To a little house, with its sweep of smooth lawn, and its clustering rose-bushes above the red lane, in the soft West Country, the tidings of that morning's work upon the parade-ground in Northern India came. to dim the sunshine and to bow a grey head in sorrow towards the grave. Here General Sir Rupert Barry, after a strenuous life of action, had retired to spend the evening of his days in drowsy rest, while he lived again in the son who was the centre of all his hopes and dreams.
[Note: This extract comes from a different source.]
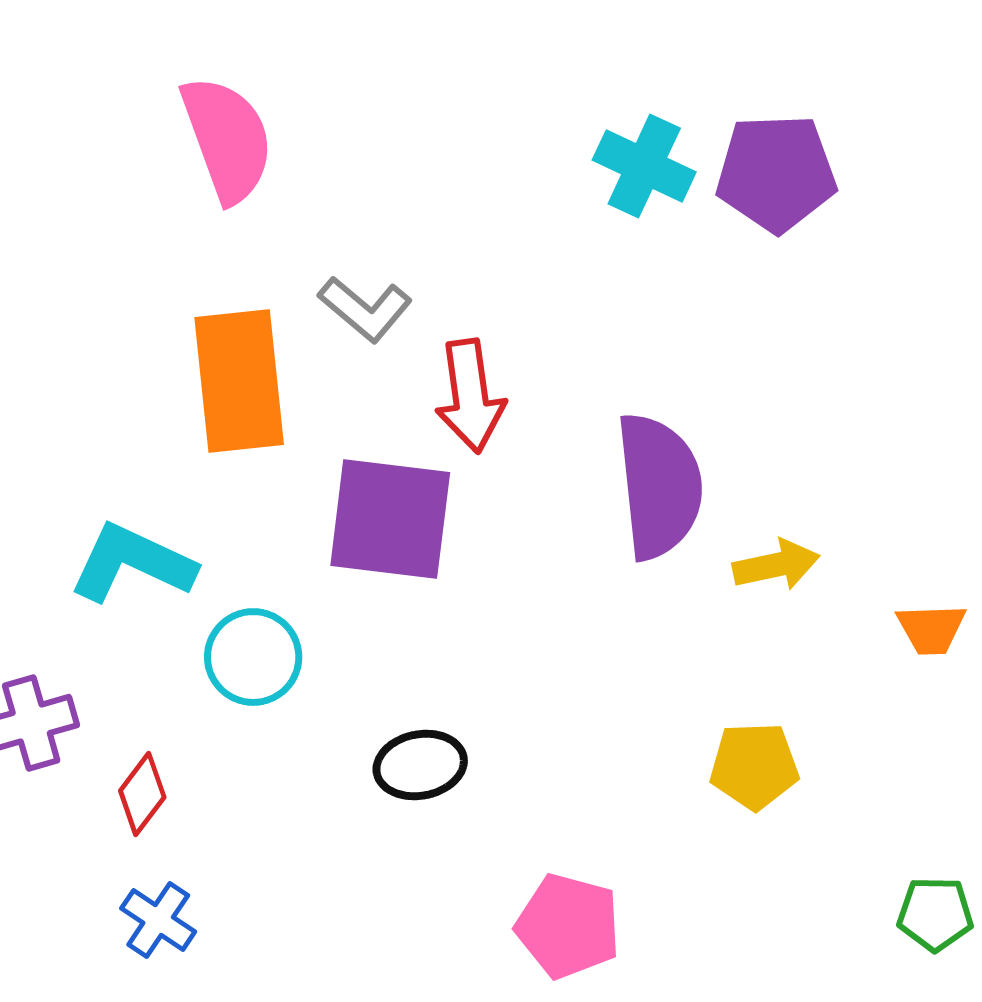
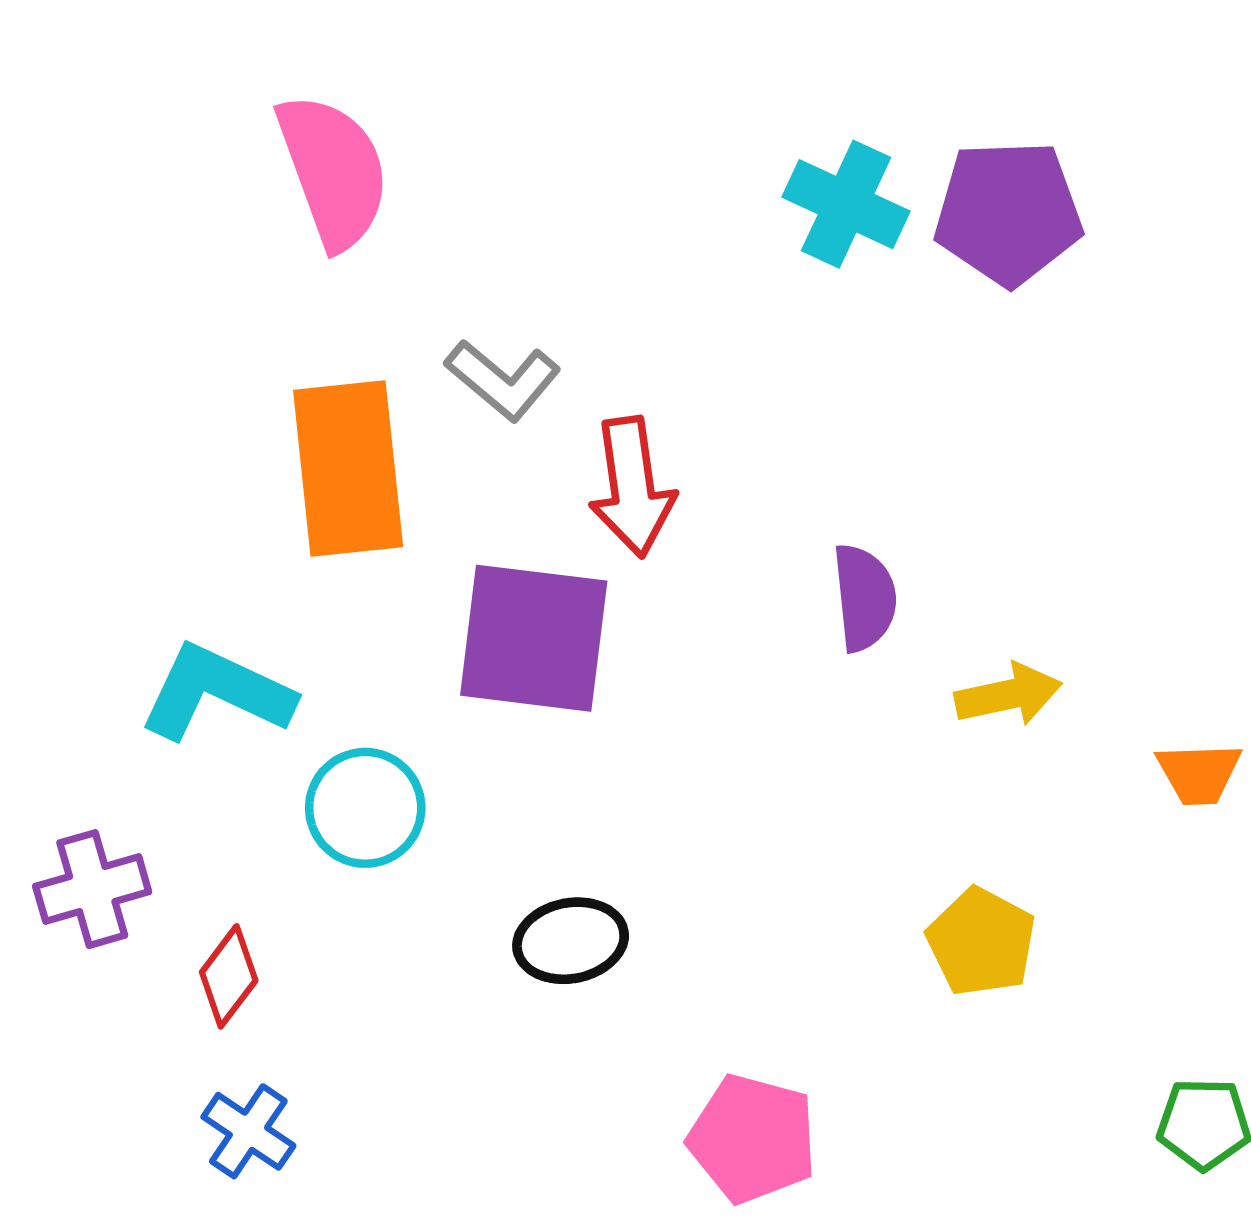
purple semicircle: (659, 486) -> (864, 598), size x0.6
yellow pentagon: (754, 766) -> (981, 942), turned 30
Now, during a few dreary months, ere the shock of his trouble killed him, he sat, an old and feeble man, broken-hearted and borne down with sorrow, fumbling ever with shaking fingers those letters bearing Indian post-marks which sought to comfort him by praises of his dead boy. Grief had bewildered him, but he wondered dimly why God had seen fit to pluck that bright young life and leave his world so empty. He never thought to trace the calamity that had overwhelmed him to an act of his own, wrought five-and-twenty years before, in that hour when justice was not only blind, but drunken with passion, and pity had shrunk away fearful and ashamed.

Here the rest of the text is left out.